--- GIVEN ENTRIES ---
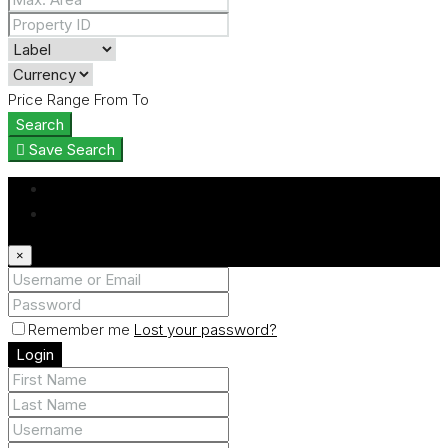
Price Range
From
To
Search
Save Search
Login
Register
×
Remember me
Lost your password?
Login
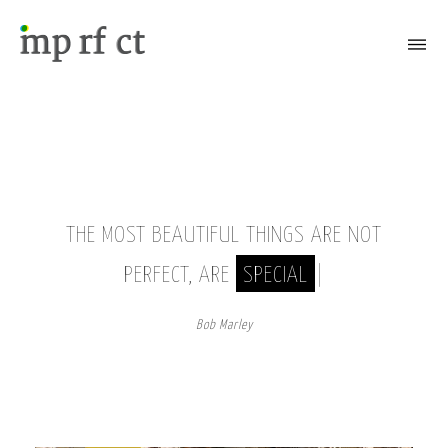
Attiva/Disattiva il menù
THE MOST BEAUTIFUL THINGS ARE NOT
PERFECT, ARE
SPECIAL
|
Bob Marley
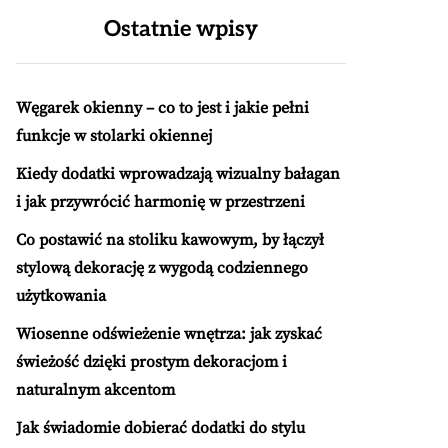
Ostatnie wpisy
Węgarek okienny – co to jest i jakie pełni
funkcje w stolarki okiennej
Kiedy dodatki wprowadzają wizualny bałagan
i jak przywrócić harmonię w przestrzeni
Co postawić na stoliku kawowym, by łączył
stylową dekorację z wygodą codziennego
użytkowania
Wiosenne odświeżenie wnętrza: jak zyskać
świeżość dzięki prostym dekoracjom i
naturalnym akcentom
Jak świadomie dobierać dodatki do stylu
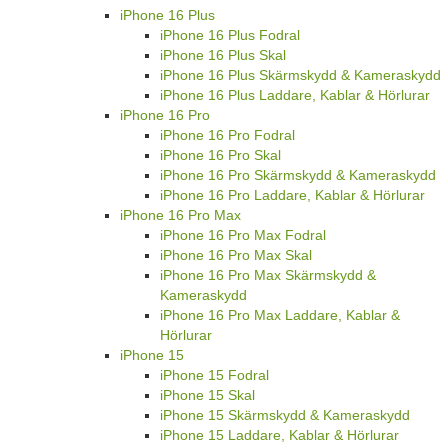
iPhone 16 Plus
iPhone 16 Plus Fodral
iPhone 16 Plus Skal
iPhone 16 Plus Skärmskydd & Kameraskydd
iPhone 16 Plus Laddare, Kablar & Hörlurar
iPhone 16 Pro
iPhone 16 Pro Fodral
iPhone 16 Pro Skal
iPhone 16 Pro Skärmskydd & Kameraskydd
iPhone 16 Pro Laddare, Kablar & Hörlurar
iPhone 16 Pro Max
iPhone 16 Pro Max Fodral
iPhone 16 Pro Max Skal
iPhone 16 Pro Max Skärmskydd &
Kameraskydd
iPhone 16 Pro Max Laddare, Kablar &
Hörlurar
iPhone 15
iPhone 15 Fodral
iPhone 15 Skal
iPhone 15 Skärmskydd & Kameraskydd
iPhone 15 Laddare, Kablar & Hörlurar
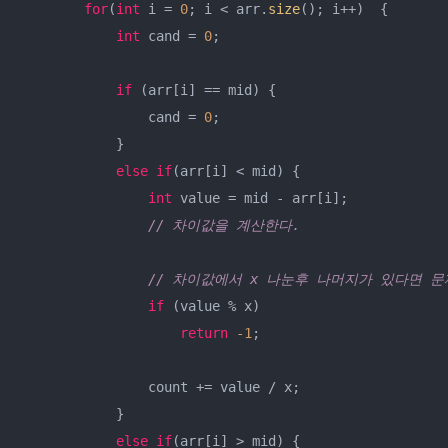
for
(
int
 i = 
0
; i < arr.
size
(); i++)  {

int
 cand = 
0
;

if
 (arr[i] == mid) {

                cand = 
0
;

            }

else
if
(arr[i] < mid) {

int
 value = mid - arr[i];

// 차이값을 계산한다.
// 차이값에서 x 나눈후 나머지가 있다면 문
if
 (value % x)

return
-1
;

                count += value / x;

            }

else
if
(arr[i] > mid) {
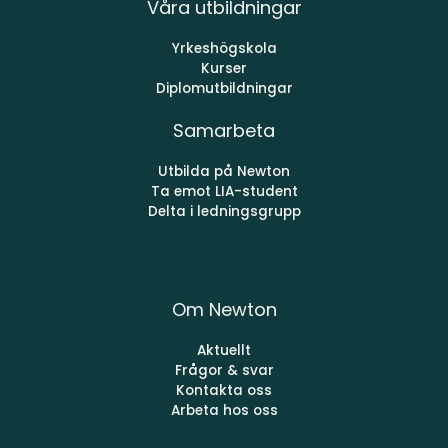
Våra utbildningar
Yrkeshögskola
Kurser
Diplomutbildningar
Samarbeta
Utbilda på Newton
Ta emot LIA-student
Delta i ledningsgrupp
Om Newton
Aktuellt
Frågor & svar
Kontakta oss
Arbeta hos oss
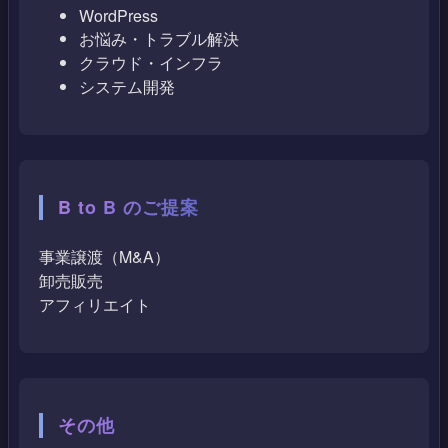
WordPress
お悩み・トラブル解決
クラウド・インフラ
システム開発
B to B のご提案
事業譲渡（M&A）
卸売販売
アフィリエイト
その他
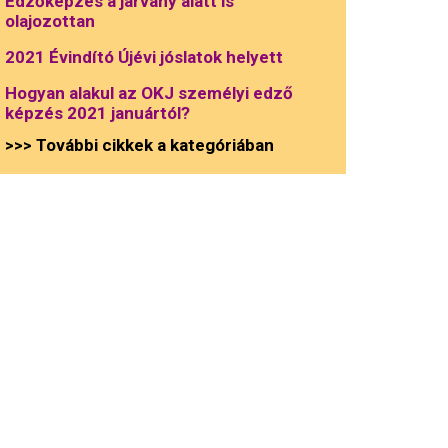
Edzőképzés a járvány alatt is
olajozottan
2021 Évindító Újévi jóslatok helyett
Hogyan alakul az OKJ személyi edző
képzés 2021 januártól?
>>> További cikkek a kategóriában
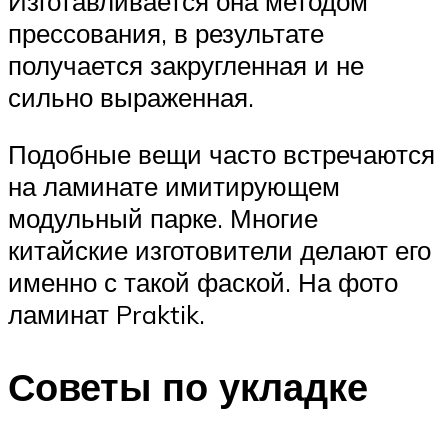
Изготавливается она методом
прессования, в результате
получается закругленная и не
сильно выраженная.
Подобные вещи часто встречаются
на ламинате имитирующем
модульный парке. Многие
китайские изготовители делают его
именно с такой фаской. На фото
ламинат Praktik.
Советы по укладке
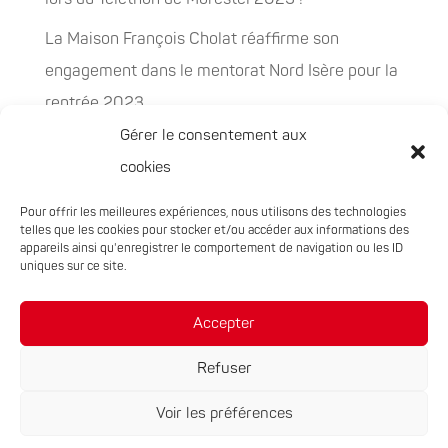
La Maison François Cholat réaffirme son
engagement dans le mentorat Nord Isère pour la
rentrée 2023
Gérer le consentement aux
La Maison François Cholat accueil et participe à
cookies
la préservation des espaces naturels sensibles
Pour offrir les meilleures expériences, nous utilisons des technologies
PEPITES, la nouvelle filière chanvre en
telles que les cookies pour stocker et/ou accéder aux informations des
Auvergne-Rhône-Alpes
appareils ainsi qu'enregistrer le comportement de navigation ou les ID
uniques sur ce site.
Rachat de 5 sites à Oxyane
Accepter
Refuser
Voir les préférences
Réalisation du site :
Notre Studio
|
Mentions légales
|
Politique de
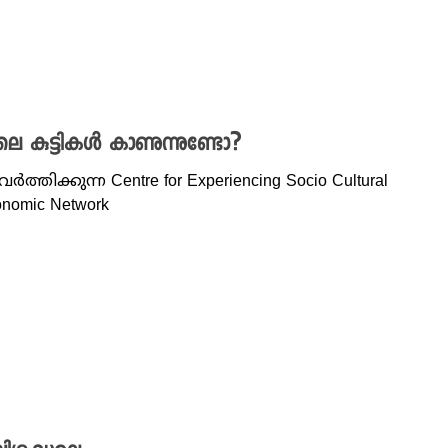
 കുട്ടികള്‍ കാണുന്നുണ്ടോ?
തിക്കുന്ന Centre for Experiencing Socio Cultural
onomic Network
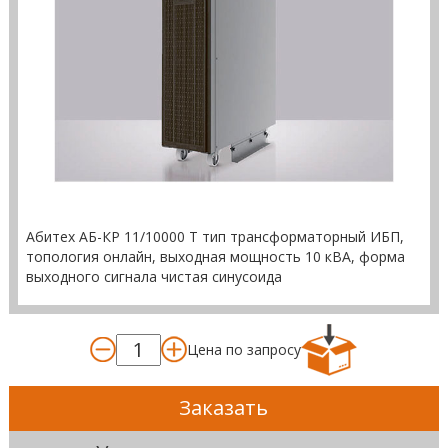
Абитех АБ-КР 11/10000 Т тип трансформаторный ИБП,
топология онлайн, выходная мощность 10 кВА, форма
выходного сигнала чистая синусоида
Цена по запросу
Заказать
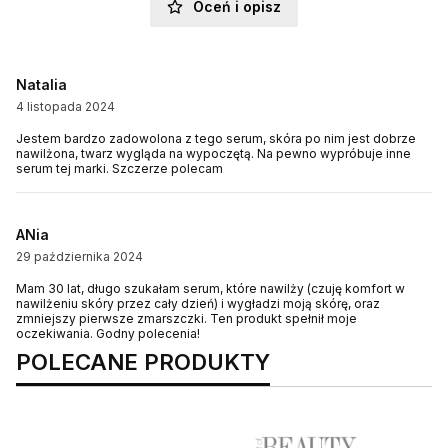
Oceń i opisz
Natalia
4 listopada 2024
Jestem bardzo zadowolona z tego serum, skóra po nim jest dobrze
nawilżona, twarz wygląda na wypoczętą. Na pewno wypróbuje inne
serum tej marki. Szczerze polecam
ANia
29 października 2024
Mam 30 lat, długo szukałam serum, które nawilży (czuję komfort w
nawilżeniu skóry przez cały dzień) i wygładzi moją skórę, oraz
zmniejszy pierwsze zmarszczki. Ten produkt spełnił moje
oczekiwania. Godny polecenia!
POLECANE PRODUKTY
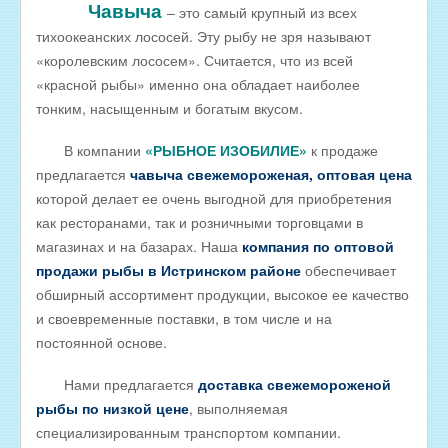
Чавыча
– это самый крупный из всех
РЫБА ДЛЯ ЗАРЫБЛЕНИЯ ВОДОЕМА
тихоокеанских лососей. Эту рыбу не зря называют
«королевским лососем». Считается, что из всей
ПРАЙС-ЛИСТЫ
«красной рыбы» именно она обладает наиболее
ОПТОВИКАМ
тонким, насыщенным и богатым вкусом.
Оптовые цены на РЫБНЫЕ КОНСЕРВЫ
В компании
«РЫБНОЕ ИЗОБИЛИЕ»
к продаже
Оптовые цены на РЫБНЫЕ СТЕЙКИ
предлагается
чавыча свежемороженая, оптовая цена
Оптовые цены на СВЕЖЕЗАМОРОЖЕННУЮ РЫБУ
которой делает ее очень выгодной для приобретения
как ресторанами, так и розничными торговцами в
Оптовые цены на МОРЕПРОДУКТЫ
магазинах и на базарах. Наша
компания по оптовой
Оптовые цены на РЫБНУЮ ИКРУ
продажи рыбы в Истринском районе
обеспечивает
обширный ассортимент продукции, высокое ее качество
Оптовые цены на ЖИВУЮ РЫБУ
и своевременные поставки, в том числе и на
Оптовые цены на ОХЛАЖДЕННУЮ РЫБУ
постоянной основе.
Оптовые цены на ВЯЛЕНУЮ РЫБУ
Нами предлагается
доставка свежемороженой
Оптовые цены на ФИЛЕ ИЗ РЫБЫ
рыбы по низкой цене
, выполняемая
Оптовые цены на СОЛЕНУЮ РЫБУ
специализированным транспортом компании.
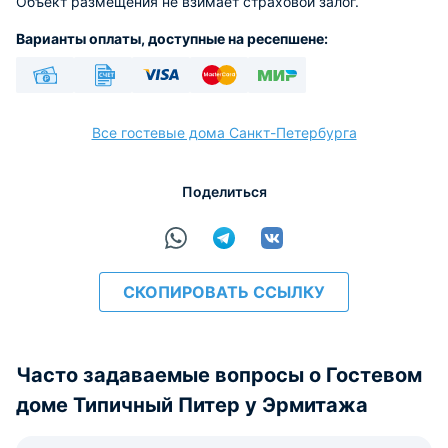
Объект размещения не взимает страховой залог.
Варианты оплаты, доступные на ресепшене:
Наличные
Безналичный
Visa
Euro/Mastercard
МИР
Все гостевые дома Санкт-Петербурга
Поделиться
расчёт
СКОПИРОВАТЬ ССЫЛКУ
Часто задаваемые вопросы о Гостевом
доме Типичный Питер у Эрмитажа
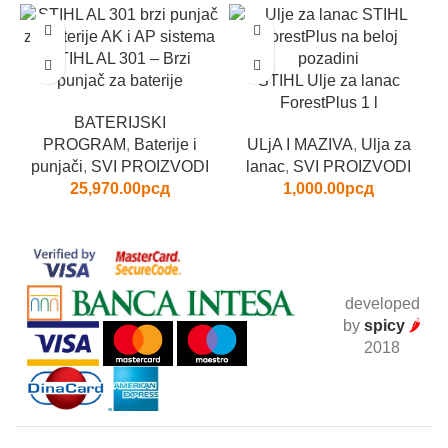
STIHL AL 301 – Brzi
punjač za baterije
STIHL Ulje za lanac
ForestPlus 1 l
BATERIJSKI
PROGRAM
,
Baterije i
ULjA I MAZIVA
,
Ulja za
punjači
,
SVI PROIZVODI
lanac
,
SVI PROIZVODI
25,970.00
рсд
1,000.00
рсд
developed
by
spicy
🌶
2018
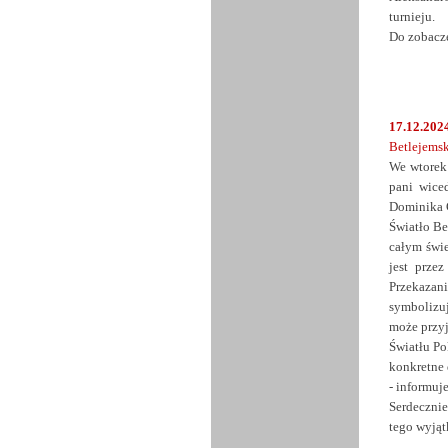
turnieju.
Do zobacz
17.12.2024
Betlejemsk
We wtorek 
pani wice
Dominika G
Światło Be
całym świe
jest prze
Przekazani
symbolizuj
może przyj
Światłu Po
konkretne 
- informuj
Serdeczni
tego wyjąt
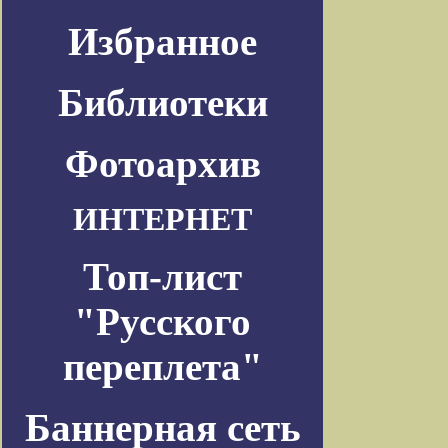
Избранное
Библиотеки
Фотоархив
ИНТЕРНЕТ
Топ-лист
"Русского
переплета"
Баннерная сеть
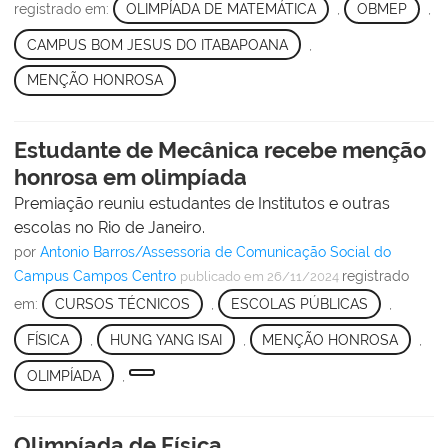
registrado em:
OLIMPÍADA DE MATEMÁTICA
,
OBMEP
,
CAMPUS BOM JESUS DO ITABAPOANA
,
MENÇÃO HONROSA
Estudante de Mecânica recebe menção
honrosa em olimpíada
Premiação reuniu estudantes de Institutos e outras
escolas no Rio de Janeiro.
por
Antonio Barros/Assessoria de Comunicação Social do
Campus Campos Centro
registrado
publicado
em 26/11/2024
em:
CURSOS TÉCNICOS
,
ESCOLAS PÚBLICAS
,
FÍSICA
,
HUNG YANG ISAI
,
MENÇÃO HONROSA
,
OLIMPÍADA
,
Olimpíada de Física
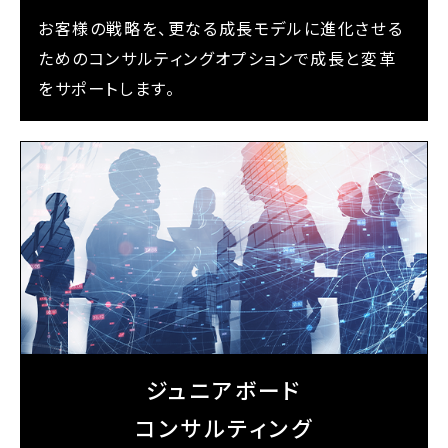
お客様の戦略を、更なる成長モデルに進化させる
ためのコンサルティングオプションで成長と変革
をサポートします。
ジュニアボード
コンサルティング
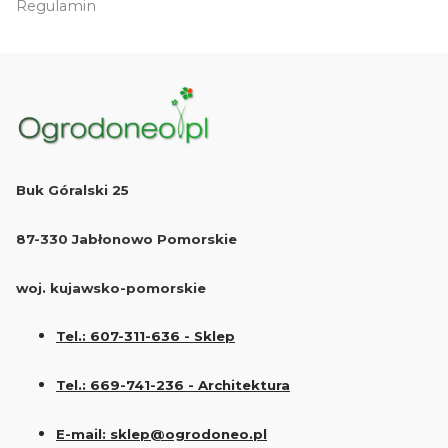
Regulamin
Buk Góralski 25
87-330 Jabłonowo Pomorskie
woj. kujawsko-pomorskie
Tel.: 607-311-636 - Sklep
Tel.: 669-741-236 - Architektura
E-mail: sklep@ogrodoneo.pl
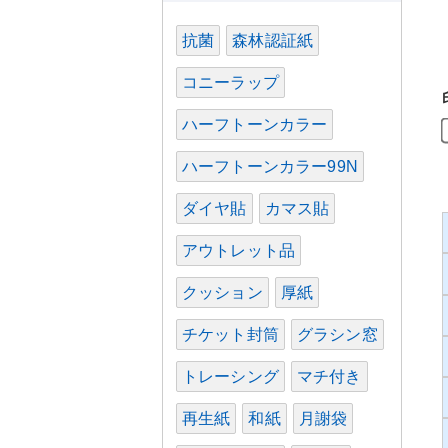
抗菌
森林認証紙
コニーラップ
ハーフトーンカラー
ハーフトーンカラー99N
ダイヤ貼
カマス貼
アウトレット品
クッション
厚紙
チケット封筒
グラシン窓
トレーシング
マチ付き
再生紙
和紙
月謝袋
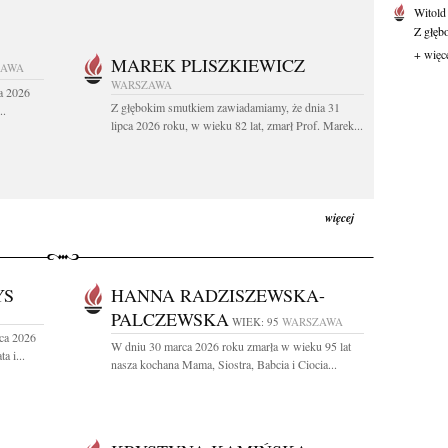
Witold
Z głęb
+ więc
MAREK PLISZKIEWICZ
ZAWA
WARSZAWA
a 2026
Z głębokim smutkiem zawiadamiamy, że dnia 31
..
lipca 2026 roku, w wieku 82 lat, zmarł Prof. Marek...
więcej
YS
HANNA RADZISZEWSKA-
PALCZEWSKA
WIEK: 95
WARSZAWA
ca 2026
W dniu 30 marca 2026 roku zmarła w wieku 95 lat
a i...
nasza kochana Mama, Siostra, Babcia i Ciocia...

--- TASK TO CARRY OUT ---
What is the number of lines in the records that contain "Maison"? Answer with it alone.

--- RESULT BELOW ---
2